— Ну да, а то про что же?
— Я думаю про то, что здорово было бы увидеть нашу маму, хотя бы на фотографии. Интересно, какая она была? Я думаю, что очень молодая и красивая, — задумчиво проговорил братишка. — Да и на этого Стаса мне тоже хотелось бы посмотреть. Знаешь, мне почему-то кажется, что не мог он быть таким уж плохим, иначе как бы его полюбила мама?
— Гринь, выбрось ты это всё из головы, я тебя про другое спросить хотел, — жарко зашептал Андрейка.
— А про что?
— Как ты считаешь, можем ли мы по-прежнему считать себя родными сыновьями или уже нет? — послышался дрожащий шёпот из темноты.
— Андро, что ты такое говоришь? Я даже и думать об этом не стану. Ты же слышал, как нас этотбросил, даже не поинтересовавшись, что с нами станется, а ведь он нам по крови первый родственник. Разве он родной?

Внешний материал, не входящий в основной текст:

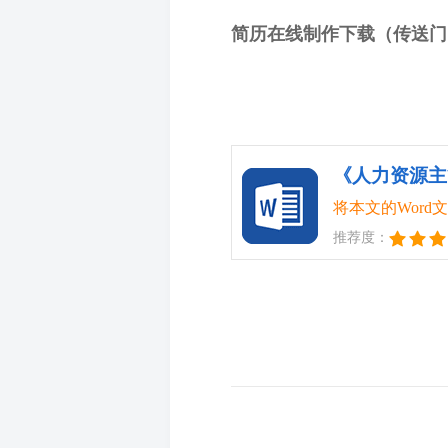
简历在线制作下载（传送门
《人力资源主
将本文的Wor
推荐度：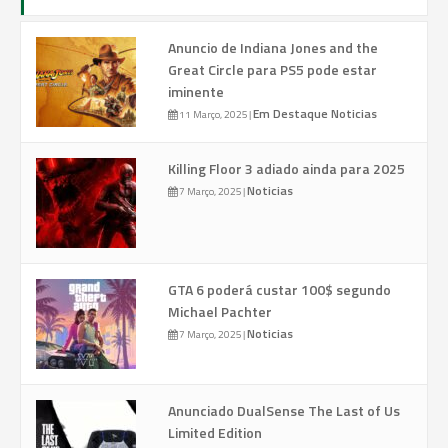
Anuncio de Indiana Jones and the
Great Circle para PS5 pode estar
iminente
Em Destaque
Noticias
11 Março, 2025
|
Killing Floor 3 adiado ainda para 2025
Noticias
7 Março, 2025
|
GTA 6 poderá custar 100$ segundo
Michael Pachter
Noticias
7 Março, 2025
|
Anunciado DualSense The Last of Us
Limited Edition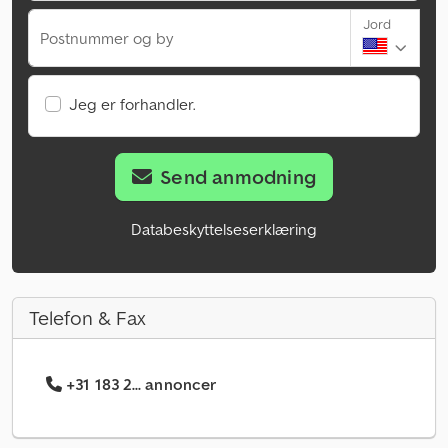
Jord
Postnummer og by
Jeg er forhandler.
Send anmodning
Databeskyttelseserklæring
Telefon & Fax
+31 183 2... annoncer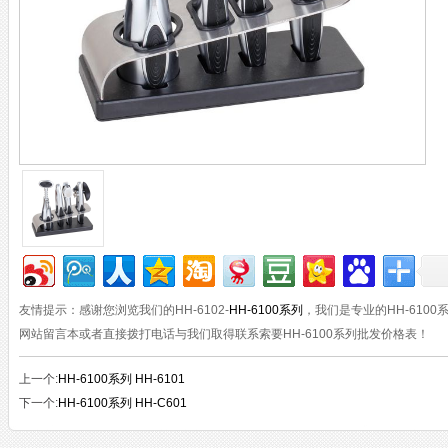
友情提示：感谢您浏览我们的HH-6102-
HH-6100系列
，我们是专业的HH-6100
网站留言本或者直接拨打电话与我们取得联系索要HH-6100系列批发价格表！
上一个:
HH-6100系列 HH-6101
下一个:
HH-6100系列 HH-C601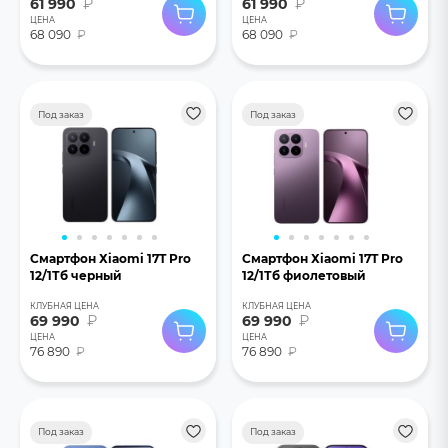
61 990
₽
61 990
₽
ЦЕНА
ЦЕНА
68 090
₽
68 090
₽
Под заказ
Под заказ
Смартфон Хiaomi 17T Pro
Смартфон Хiaomi 17T Pro
12/1Тб черный
12/1Тб фиолетовый
КЛУБНАЯ ЦЕНА
КЛУБНАЯ ЦЕНА
69 990
₽
69 990
₽
ЦЕНА
ЦЕНА
76 890
₽
76 890
₽
Под заказ
Под заказ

— Нет, Гринь, не родной он нам никакой, а так, не пойми что, а не отец. Наш папа никогда бы с нами так не поступил, хотя по родству, выходит, он от нас дальше стоит.
— Да что это за такое, родство какое-то? Вот я понимаю, когда друг за друга всё можно отдать, тогда родство. Выходит, что отец или мать — это не тот, кто родил, а тот, кто вырастил и не дал пропасть. Знаешь, Андро, я вот о чём подумал. А что было бы, если бы наши родители не взяли нас с тобой из больницы?
— Что и со всеми прочими. Определили бы нас с тобой в детский дом, да и дело с концом. А там, говорят, плохо. Только знаешь, нам всё равно было бы легче, чем другим, нас ведь двое, значит, никто из нас никогда, до самой смерти, одним не будет. А мама с папой для нас всё. Они нас от беды уберегли, не дали пропасть, я за них знаешь что? — землю переверну, лишь бы они живы были.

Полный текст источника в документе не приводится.